WHAT THE EXERCISE ASKS :: Across the records below, how many lines include the string "text"? Respond with the number only.

::::::::::

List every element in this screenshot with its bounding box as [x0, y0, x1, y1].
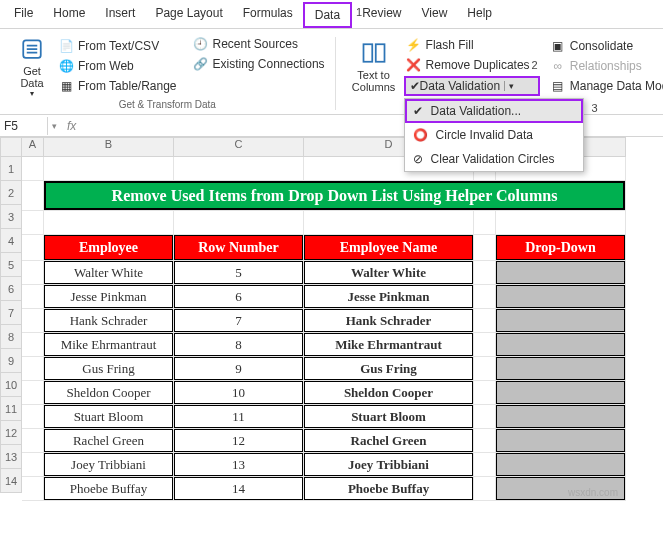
flash-fill[interactable]: ⚡Flash Fill [404, 36, 540, 54]
cell-rownumber[interactable]: 9 [174, 357, 304, 381]
row-header[interactable]: 13 [0, 445, 22, 469]
banner-cell[interactable]: Remove Used Items from Drop Down List Us… [44, 181, 626, 211]
cell-employee[interactable]: Rachel Green [44, 429, 174, 453]
existing-connections[interactable]: 🔗Existing Connections [191, 55, 327, 73]
cell[interactable] [22, 381, 44, 405]
fx-icon[interactable]: fx [61, 119, 82, 133]
tab-view[interactable]: View [412, 2, 458, 28]
cell[interactable] [22, 429, 44, 453]
cell-rownumber[interactable]: 12 [174, 429, 304, 453]
menu-data-validation[interactable]: ✔ Data Validation... [405, 99, 583, 123]
tab-help[interactable]: Help [457, 2, 502, 28]
cell[interactable] [304, 211, 474, 235]
cell-employeename[interactable]: Jesse Pinkman [304, 285, 474, 309]
relationships[interactable]: ∞Relationships [548, 57, 663, 75]
row-header[interactable]: 12 [0, 421, 22, 445]
row-header[interactable]: 7 [0, 301, 22, 325]
cell[interactable] [22, 357, 44, 381]
row-header[interactable]: 2 [0, 181, 22, 205]
cell-rownumber[interactable]: 8 [174, 333, 304, 357]
row-header[interactable]: 9 [0, 349, 22, 373]
cell-employee[interactable]: Gus Fring [44, 357, 174, 381]
tab-home[interactable]: Home [43, 2, 95, 28]
cell-employeename[interactable]: Walter White [304, 261, 474, 285]
col-header-C[interactable]: C [174, 137, 304, 157]
cell[interactable] [474, 211, 496, 235]
cell[interactable] [474, 235, 496, 261]
remove-duplicates[interactable]: ❌Remove Duplicates2 [404, 56, 540, 74]
cell-employee[interactable]: Hank Schrader [44, 309, 174, 333]
cell-rownumber[interactable]: 14 [174, 477, 304, 501]
select-all-corner[interactable] [0, 137, 22, 157]
row-header[interactable]: 3 [0, 205, 22, 229]
cell[interactable] [22, 211, 44, 235]
col-header-B[interactable]: B [44, 137, 174, 157]
cell[interactable] [474, 333, 496, 357]
cell-employee[interactable]: Walter White [44, 261, 174, 285]
name-box[interactable]: F5 [0, 117, 48, 135]
row-header[interactable]: 10 [0, 373, 22, 397]
cell-employee[interactable]: Sheldon Cooper [44, 381, 174, 405]
cell-dropdown[interactable] [496, 261, 626, 285]
cell-employee[interactable]: Joey Tribbiani [44, 453, 174, 477]
cell[interactable] [22, 405, 44, 429]
cell-rownumber[interactable]: 11 [174, 405, 304, 429]
menu-circle-invalid[interactable]: ⭕ Circle Invalid Data [405, 123, 583, 147]
recent-sources[interactable]: 🕘Recent Sources [191, 35, 327, 53]
cell[interactable] [474, 405, 496, 429]
cell-dropdown[interactable] [496, 429, 626, 453]
cell[interactable] [22, 181, 44, 211]
consolidate[interactable]: ▣Consolidate [548, 37, 663, 55]
header-employeename[interactable]: Employee Name [304, 235, 474, 261]
data-validation-split-button[interactable]: ✔ Data Validation ▾ [404, 76, 540, 96]
cell[interactable] [474, 285, 496, 309]
row-header[interactable]: 4 [0, 229, 22, 253]
row-header[interactable]: 11 [0, 397, 22, 421]
cell[interactable] [474, 381, 496, 405]
header-dropdown[interactable]: Drop-Down [496, 235, 626, 261]
cell[interactable] [22, 309, 44, 333]
cell-employeename[interactable]: Joey Tribbiani [304, 453, 474, 477]
cell[interactable] [474, 453, 496, 477]
from-web[interactable]: 🌐From Web [56, 57, 179, 75]
cell[interactable] [474, 261, 496, 285]
cell-rownumber[interactable]: 5 [174, 261, 304, 285]
cell-dropdown[interactable] [496, 357, 626, 381]
from-table-range[interactable]: ▦From Table/Range [56, 77, 179, 95]
cell[interactable] [474, 357, 496, 381]
cell-employee[interactable]: Jesse Pinkman [44, 285, 174, 309]
cells-area[interactable]: wsxdn.com Remove Used Items from Drop Do… [22, 157, 626, 501]
row-header[interactable]: 1 [0, 157, 22, 181]
cell[interactable] [22, 235, 44, 261]
cell-employeename[interactable]: Phoebe Buffay [304, 477, 474, 501]
row-header[interactable]: 14 [0, 469, 22, 493]
chevron-down-icon[interactable]: ▾ [504, 81, 514, 91]
tab-pagelayout[interactable]: Page Layout [145, 2, 232, 28]
manage-data-model[interactable]: ▤Manage Data Model [548, 77, 663, 95]
col-header-A[interactable]: A [22, 137, 44, 157]
cell[interactable] [22, 261, 44, 285]
cell-rownumber[interactable]: 10 [174, 381, 304, 405]
cell-rownumber[interactable]: 13 [174, 453, 304, 477]
text-to-columns-button[interactable]: Text to Columns [344, 35, 404, 97]
cell-dropdown[interactable] [496, 381, 626, 405]
header-rownumber[interactable]: Row Number [174, 235, 304, 261]
cell-rownumber[interactable]: 7 [174, 309, 304, 333]
tab-review[interactable]: Review [352, 2, 411, 28]
tab-formulas[interactable]: Formulas [233, 2, 303, 28]
tab-insert[interactable]: Insert [95, 2, 145, 28]
cell-employeename[interactable]: Gus Fring [304, 357, 474, 381]
namebox-dropdown-icon[interactable]: ▾ [48, 121, 61, 131]
cell[interactable] [44, 211, 174, 235]
cell[interactable] [22, 333, 44, 357]
cell-dropdown[interactable] [496, 333, 626, 357]
cell-employeename[interactable]: Stuart Bloom [304, 405, 474, 429]
header-employee[interactable]: Employee [44, 235, 174, 261]
cell-employeename[interactable]: Sheldon Cooper [304, 381, 474, 405]
cell-dropdown[interactable] [496, 285, 626, 309]
cell[interactable] [474, 309, 496, 333]
from-text-csv[interactable]: 📄From Text/CSV [56, 37, 179, 55]
cell[interactable] [496, 211, 626, 235]
cell-employeename[interactable]: Mike Ehrmantraut [304, 333, 474, 357]
cell-dropdown[interactable] [496, 405, 626, 429]
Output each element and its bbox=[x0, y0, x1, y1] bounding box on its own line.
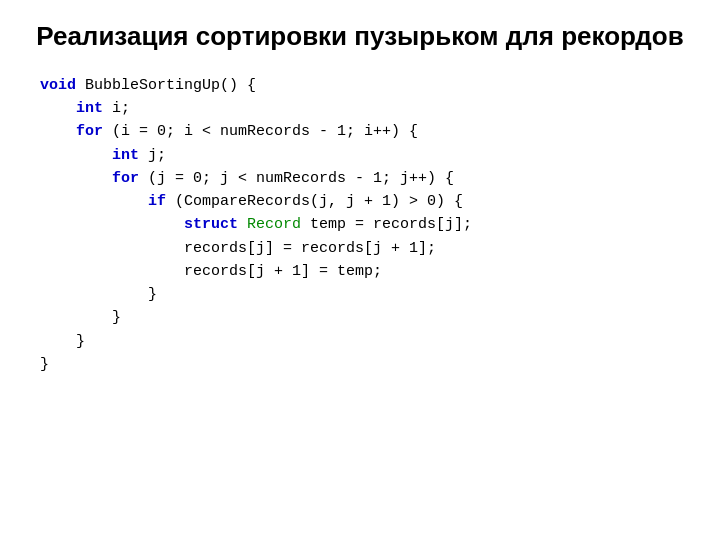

::::::::::

OUTPUT FOR THIS TASK :: 2